The Creation is in a state of perpetual suffering and is bewailing its long destiny of waiting for the time when it can again partake of the glory of the Sons of God, as we read in the Scriptures.

D. Remarks

Gnoseologically speaking, the iconic anthropology is characterized as the triad mysticism metaphysics theology.
A possible parallel vision in cultural history belongs to Jacques Maritain who developed a theory of metaphysical knowledge which postulates:
– the dia noetical intellect (knowledge through the senses)
– the peri noetical intellect (knowledge through signs)
– the ana noetical intellect (knowledge of the trans intelligible which first reveals the metaphysical and then the supernatural, but never reaches the knowledge of God).
Yet spiritual apotheosis is not described as a metaphysical experience but as a mystical one.
Owing to his special approach to the structure of the human being, Father Ghelasie’s conception embodies an iconic anthropology and an iconic integralism that reveal the iconic body (Trup) as the very Icon of the soul and body integrality. This iconic body is the axiological centre of spiritual life, being described as the altar of the merging (interpenetration between) soul and body, as the altar of the cosmic Eucharisty.
The dialogic character specific to Hesychast mysticism is based on triadological ontology and the ontological Eucharistic condition, as possibility of Eucharistic realization provided by the plan and economy of the Incarnation.
Axiologically speaking, the human being is not coordinated by spiritual or material values but by the Eucharistic value which is proclaimed as most integrative of all values. Thus, the role of the liturgical ritual is revealed as the participative dialogical fulfillment of the Eucharistic condition.
Another major issue – that this theology undertakes to discuss – is the idea of Filiation. The essential order of existence is based on love and filiation, not just on hierarchical rationality. This is why the theism presented by this theology possesses an irreducible Christ centered character.

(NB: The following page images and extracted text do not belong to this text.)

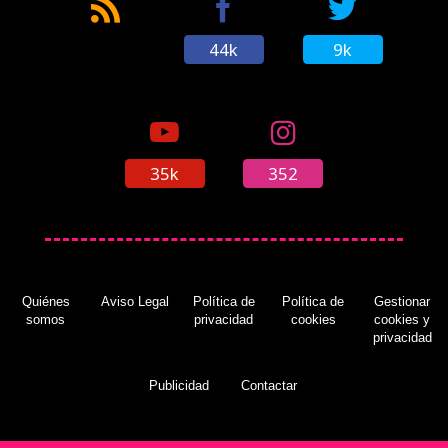
44k
9k
35k
352
Quiénes
Aviso Legal
Política de
Política de
Gestionar
somos
privacidad
cookies
cookies y
privacidad
Publicidad
Contactar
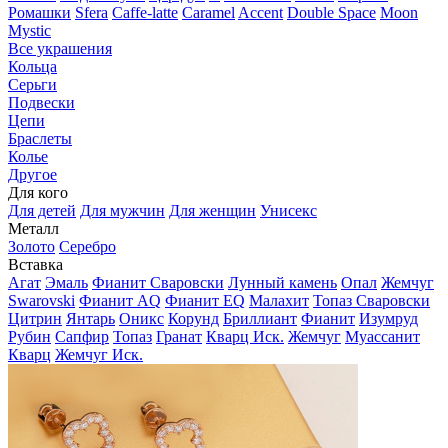
Ромашки
Sfera
Caffe-latte
Caramel
Accent
Double Space
Moon
Mystic
Все украшения
Кольца
Серьги
Подвески
Цепи
Браслеты
Колье
Другое
Для кого
Для детей
Для мужчин
Для женщин
Унисекс
Металл
Золото
Серебро
Вставка
Агат
Эмаль
Фианит Сваровски
Лунный камень
Опал
Жемчуг
Swarovski
Фианит AQ
Фианит EQ
Малахит
Топаз Сваровски
Цитрин
Янтарь
Оникс
Корунд
Бриллиант
Фианит
Изумруд
Рубин
Сапфир
Топаз
Гранат
Кварц Иск.
Жемчуг
Муассанит
Кварц
Жемчуг Иск.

E. Iconic Anthropology versus Naturalist Scientific Theories on the Nature of Mind and the Problem of Consciousness

In his approach to the nature of the human mind and that of the consciousness, Father Ghelasie marks a clear cut distinction between the two, mind and consciousness. Within the iconic anthropology that he presents, consciousness indicates an integral mode, a permanency of the reality of the Soul; while the mind indicates the informational mode of the energetic reflections. As it is, consciousness and mind interpenetrate in the brain which is a centre of the iconic body (trup). This iconic body interweaves the soul and the energies emanating from its movement.

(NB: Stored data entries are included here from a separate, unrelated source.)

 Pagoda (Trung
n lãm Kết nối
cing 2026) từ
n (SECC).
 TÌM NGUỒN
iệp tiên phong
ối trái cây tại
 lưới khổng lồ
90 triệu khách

After the Fall, the anti iconic movements literally split the energetic reflections, which hereafter foreground/evidence an antagonistic logic of contrary relations. On the other hand, the soul and the consciousness of the Divine Icon, the level of divine communion gradually withdraws in the background. The Soul grows blind, the additional reality deprives the Soul of its original sight and this marks the rise of the subconscious.

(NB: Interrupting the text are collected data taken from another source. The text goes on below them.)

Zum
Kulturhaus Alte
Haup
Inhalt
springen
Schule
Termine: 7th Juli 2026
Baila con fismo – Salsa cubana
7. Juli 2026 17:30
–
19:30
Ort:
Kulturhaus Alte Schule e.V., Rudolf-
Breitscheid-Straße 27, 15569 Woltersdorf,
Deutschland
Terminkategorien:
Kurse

In the following, we shall comparatively approach some of the most important theories in the philosophy of consciousness referring to the relationship between consciousness and the material, energetic body as examined by scientific research.
Causally speaking, the theology presented by Father Ghelasie, fundamentally departs from epiphenomenalism in many respects, for epiphenomenalism postulates that consciousness is just an epiphenomenon of neuro physical processes, the consciousness having in fact no influence, no impact whatsoever on the phenomena of organic origin.
The conscious voluntary act, for instance, is not regarded as a free decision that originates the act of the subject, but is merely considered a mysterious interior illumination that passively accompanies nervous processes as such. As it were, these latter nervous processes are deemed to be the true driving forces behind our acts.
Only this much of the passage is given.